(Activity) Your answer should be only the lines below from the one with "Školení a zkoušky (137, 1501)" to the one with "Image resolution: width=1000, height=2340.", repeated exactly, ends included.

Stored records:
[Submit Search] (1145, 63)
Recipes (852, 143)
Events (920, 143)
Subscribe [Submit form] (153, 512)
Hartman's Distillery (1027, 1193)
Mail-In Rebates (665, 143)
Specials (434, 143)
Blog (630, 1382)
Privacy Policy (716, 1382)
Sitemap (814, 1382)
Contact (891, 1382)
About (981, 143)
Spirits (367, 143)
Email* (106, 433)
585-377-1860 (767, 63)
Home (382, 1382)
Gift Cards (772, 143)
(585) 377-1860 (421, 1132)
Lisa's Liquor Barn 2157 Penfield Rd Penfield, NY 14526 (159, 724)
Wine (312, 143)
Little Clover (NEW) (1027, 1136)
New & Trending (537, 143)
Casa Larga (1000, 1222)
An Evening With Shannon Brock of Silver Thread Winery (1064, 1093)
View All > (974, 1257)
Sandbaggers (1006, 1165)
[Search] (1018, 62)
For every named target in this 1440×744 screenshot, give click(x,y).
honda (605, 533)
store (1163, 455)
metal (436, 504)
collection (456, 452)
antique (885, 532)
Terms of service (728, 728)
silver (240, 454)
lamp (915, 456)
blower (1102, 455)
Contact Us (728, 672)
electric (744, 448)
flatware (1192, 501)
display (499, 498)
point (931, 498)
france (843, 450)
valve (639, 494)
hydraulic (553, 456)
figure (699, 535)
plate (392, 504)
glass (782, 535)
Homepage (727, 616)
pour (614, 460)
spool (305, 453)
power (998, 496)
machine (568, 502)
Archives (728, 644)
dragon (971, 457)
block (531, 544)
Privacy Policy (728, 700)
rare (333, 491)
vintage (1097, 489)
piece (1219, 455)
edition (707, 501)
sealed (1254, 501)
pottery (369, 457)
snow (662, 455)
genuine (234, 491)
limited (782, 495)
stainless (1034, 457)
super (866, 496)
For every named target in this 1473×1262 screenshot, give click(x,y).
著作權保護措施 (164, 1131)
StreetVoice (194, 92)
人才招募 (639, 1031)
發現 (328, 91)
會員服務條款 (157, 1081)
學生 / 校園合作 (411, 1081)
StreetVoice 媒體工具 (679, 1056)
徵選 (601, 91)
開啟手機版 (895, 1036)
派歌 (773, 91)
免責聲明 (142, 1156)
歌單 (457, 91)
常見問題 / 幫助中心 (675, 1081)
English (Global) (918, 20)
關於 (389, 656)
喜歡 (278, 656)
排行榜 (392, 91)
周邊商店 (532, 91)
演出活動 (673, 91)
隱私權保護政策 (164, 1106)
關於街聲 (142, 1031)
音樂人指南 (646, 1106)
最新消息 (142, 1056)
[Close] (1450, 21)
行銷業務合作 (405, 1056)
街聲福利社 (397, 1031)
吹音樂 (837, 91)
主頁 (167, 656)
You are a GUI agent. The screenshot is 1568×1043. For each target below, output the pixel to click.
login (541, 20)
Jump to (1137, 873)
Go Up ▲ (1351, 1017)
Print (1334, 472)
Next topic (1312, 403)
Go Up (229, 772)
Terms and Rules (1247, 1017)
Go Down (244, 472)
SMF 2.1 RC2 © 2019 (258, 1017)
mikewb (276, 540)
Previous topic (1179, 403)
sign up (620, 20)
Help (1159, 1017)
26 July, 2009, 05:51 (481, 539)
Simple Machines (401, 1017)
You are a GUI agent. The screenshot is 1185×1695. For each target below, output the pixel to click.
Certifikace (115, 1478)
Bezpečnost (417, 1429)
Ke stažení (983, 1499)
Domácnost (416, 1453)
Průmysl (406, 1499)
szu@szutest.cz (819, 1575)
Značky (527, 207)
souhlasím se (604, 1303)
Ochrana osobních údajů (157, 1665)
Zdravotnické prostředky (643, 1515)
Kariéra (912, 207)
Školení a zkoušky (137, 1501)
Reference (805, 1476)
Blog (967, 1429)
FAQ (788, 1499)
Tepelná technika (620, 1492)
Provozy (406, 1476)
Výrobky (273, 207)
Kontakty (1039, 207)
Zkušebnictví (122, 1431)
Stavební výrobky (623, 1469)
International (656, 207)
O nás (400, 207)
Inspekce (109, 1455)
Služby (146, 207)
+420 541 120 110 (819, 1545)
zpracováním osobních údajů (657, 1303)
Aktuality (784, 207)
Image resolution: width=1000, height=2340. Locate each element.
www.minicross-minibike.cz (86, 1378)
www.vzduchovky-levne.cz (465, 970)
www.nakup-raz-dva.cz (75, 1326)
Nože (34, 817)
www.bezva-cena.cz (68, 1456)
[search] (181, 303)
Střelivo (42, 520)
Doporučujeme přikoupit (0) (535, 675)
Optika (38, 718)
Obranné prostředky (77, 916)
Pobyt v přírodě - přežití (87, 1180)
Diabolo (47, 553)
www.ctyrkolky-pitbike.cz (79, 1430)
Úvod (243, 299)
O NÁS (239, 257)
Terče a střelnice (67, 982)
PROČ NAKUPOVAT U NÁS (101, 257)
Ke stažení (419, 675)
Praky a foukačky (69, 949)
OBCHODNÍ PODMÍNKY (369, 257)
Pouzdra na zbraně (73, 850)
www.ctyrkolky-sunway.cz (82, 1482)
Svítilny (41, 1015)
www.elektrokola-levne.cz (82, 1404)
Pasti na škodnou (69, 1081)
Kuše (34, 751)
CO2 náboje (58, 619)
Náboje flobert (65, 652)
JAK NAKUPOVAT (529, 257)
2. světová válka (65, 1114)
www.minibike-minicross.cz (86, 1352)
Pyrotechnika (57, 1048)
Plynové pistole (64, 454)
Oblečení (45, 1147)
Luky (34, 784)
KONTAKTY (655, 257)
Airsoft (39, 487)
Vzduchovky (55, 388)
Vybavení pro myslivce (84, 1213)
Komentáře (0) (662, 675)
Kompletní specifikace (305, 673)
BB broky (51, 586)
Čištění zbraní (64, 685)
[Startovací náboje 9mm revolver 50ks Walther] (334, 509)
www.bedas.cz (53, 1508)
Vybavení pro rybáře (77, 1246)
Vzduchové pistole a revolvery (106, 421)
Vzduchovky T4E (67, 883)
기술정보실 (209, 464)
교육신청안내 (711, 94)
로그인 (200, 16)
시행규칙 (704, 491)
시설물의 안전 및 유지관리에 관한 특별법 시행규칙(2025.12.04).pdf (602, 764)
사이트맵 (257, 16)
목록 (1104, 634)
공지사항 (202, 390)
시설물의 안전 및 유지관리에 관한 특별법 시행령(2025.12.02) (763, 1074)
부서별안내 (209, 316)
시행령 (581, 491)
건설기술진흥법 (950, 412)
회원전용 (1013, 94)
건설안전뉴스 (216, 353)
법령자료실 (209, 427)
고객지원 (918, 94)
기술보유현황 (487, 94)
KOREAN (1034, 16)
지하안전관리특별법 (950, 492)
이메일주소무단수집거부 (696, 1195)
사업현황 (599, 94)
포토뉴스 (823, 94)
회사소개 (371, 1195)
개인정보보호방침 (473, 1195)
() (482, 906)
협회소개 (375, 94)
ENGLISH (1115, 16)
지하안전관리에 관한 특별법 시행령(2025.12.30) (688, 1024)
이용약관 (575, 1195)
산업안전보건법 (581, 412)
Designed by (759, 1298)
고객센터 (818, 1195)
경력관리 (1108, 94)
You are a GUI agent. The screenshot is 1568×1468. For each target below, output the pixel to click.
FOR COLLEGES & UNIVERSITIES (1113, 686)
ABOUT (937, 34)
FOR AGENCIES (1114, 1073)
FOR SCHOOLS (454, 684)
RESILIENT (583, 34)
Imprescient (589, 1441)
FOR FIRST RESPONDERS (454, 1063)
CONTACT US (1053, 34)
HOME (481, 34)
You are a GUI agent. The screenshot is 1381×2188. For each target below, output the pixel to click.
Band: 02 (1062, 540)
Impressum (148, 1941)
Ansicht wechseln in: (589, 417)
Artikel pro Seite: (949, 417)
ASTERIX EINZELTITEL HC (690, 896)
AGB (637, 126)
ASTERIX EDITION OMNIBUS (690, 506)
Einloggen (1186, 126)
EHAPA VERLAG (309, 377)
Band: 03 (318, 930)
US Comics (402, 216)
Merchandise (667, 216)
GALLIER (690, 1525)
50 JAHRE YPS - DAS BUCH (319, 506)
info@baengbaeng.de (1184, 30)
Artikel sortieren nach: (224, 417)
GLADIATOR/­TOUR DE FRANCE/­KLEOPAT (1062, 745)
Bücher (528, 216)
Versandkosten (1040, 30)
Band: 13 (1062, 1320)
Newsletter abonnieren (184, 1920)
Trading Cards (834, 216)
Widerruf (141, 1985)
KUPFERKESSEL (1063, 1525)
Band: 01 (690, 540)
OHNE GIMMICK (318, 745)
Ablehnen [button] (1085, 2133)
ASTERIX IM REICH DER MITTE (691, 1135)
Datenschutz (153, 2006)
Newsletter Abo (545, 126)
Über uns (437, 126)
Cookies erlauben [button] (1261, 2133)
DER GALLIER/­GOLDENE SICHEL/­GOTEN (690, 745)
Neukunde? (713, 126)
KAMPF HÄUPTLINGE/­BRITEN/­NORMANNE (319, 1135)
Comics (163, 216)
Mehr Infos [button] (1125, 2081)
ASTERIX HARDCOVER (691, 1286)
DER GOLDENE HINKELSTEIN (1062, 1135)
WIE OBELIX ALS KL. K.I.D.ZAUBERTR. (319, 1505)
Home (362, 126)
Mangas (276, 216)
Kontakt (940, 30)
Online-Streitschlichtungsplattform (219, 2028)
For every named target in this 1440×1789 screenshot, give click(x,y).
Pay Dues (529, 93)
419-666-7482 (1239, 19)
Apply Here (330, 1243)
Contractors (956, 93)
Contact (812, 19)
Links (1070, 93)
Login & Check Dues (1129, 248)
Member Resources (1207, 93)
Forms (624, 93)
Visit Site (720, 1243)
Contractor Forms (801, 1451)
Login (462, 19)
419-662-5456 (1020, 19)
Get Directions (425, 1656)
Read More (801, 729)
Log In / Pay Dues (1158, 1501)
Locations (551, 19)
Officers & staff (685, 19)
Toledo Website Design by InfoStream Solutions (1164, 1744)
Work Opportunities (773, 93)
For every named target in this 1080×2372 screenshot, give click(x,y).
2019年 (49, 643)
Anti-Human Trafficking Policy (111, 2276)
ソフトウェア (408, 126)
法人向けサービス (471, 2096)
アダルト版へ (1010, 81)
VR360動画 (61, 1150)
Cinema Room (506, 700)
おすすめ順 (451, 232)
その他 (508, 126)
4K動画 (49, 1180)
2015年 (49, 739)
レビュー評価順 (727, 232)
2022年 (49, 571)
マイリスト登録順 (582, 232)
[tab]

(Written solution)
Školení a zkoušky (137, 1501)
Reference (805, 1476)
Blog (967, 1429)
FAQ (788, 1499)
Tepelná technika (620, 1492)
Provozy (406, 1476)
Výrobky (273, 207)
Kontakty (1039, 207)
Zkušebnictví (122, 1431)
Stavební výrobky (623, 1469)
International (656, 207)
O nás (400, 207)
Inspekce (109, 1455)
Služby (146, 207)
+420 541 120 110 (819, 1545)
zpracováním osobních údajů (657, 1303)
Aktuality (784, 207)
Image resolution: width=1000, height=2340. Locate each element.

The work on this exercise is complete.